### Problem statement
Please repeat the lines below exactly. Begin with the line containing "6 février de 14h à 16h" and go on through the line containing "discussion avec le public afin de l’aider".
━━━━━ Study material ━━━━━
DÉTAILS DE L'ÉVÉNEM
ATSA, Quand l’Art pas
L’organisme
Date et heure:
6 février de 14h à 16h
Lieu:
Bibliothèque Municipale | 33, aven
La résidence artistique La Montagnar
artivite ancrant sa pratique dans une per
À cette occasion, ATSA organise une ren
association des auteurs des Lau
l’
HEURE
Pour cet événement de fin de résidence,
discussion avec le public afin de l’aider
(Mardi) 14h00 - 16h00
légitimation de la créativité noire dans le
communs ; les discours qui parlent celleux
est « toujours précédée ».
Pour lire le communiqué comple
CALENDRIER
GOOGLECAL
━━━━━
━━━━━ Study material ━━━━━
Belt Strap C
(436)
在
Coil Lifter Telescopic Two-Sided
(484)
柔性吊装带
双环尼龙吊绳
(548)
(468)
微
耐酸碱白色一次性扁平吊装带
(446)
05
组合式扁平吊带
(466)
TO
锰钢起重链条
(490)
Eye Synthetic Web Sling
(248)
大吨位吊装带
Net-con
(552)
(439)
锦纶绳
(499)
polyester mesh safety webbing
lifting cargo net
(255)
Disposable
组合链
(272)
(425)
━━━━━
━━━━━ Study material ━━━━━
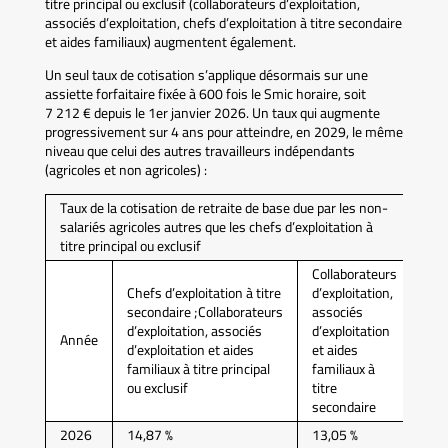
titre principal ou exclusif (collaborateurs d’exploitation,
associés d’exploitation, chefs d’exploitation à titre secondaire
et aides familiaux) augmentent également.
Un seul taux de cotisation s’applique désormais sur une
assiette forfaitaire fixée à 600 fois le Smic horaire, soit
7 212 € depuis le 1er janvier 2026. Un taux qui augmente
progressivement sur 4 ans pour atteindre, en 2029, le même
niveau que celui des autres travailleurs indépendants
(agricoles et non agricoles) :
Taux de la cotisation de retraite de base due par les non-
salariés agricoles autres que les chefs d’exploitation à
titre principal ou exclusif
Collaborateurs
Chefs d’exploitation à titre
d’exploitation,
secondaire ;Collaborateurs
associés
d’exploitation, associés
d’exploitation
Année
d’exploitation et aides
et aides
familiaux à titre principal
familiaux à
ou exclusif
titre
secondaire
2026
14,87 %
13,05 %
━━━━━
### Answer for the task
6 février de 14h à 16h
Lieu:
Bibliothèque Municipale | 33, aven
La résidence artistique La Montagnar
artivite ancrant sa pratique dans une per
À cette occasion, ATSA organise une ren
association des auteurs des Lau
l’
HEURE
Pour cet événement de fin de résidence,
discussion avec le public afin de l’aider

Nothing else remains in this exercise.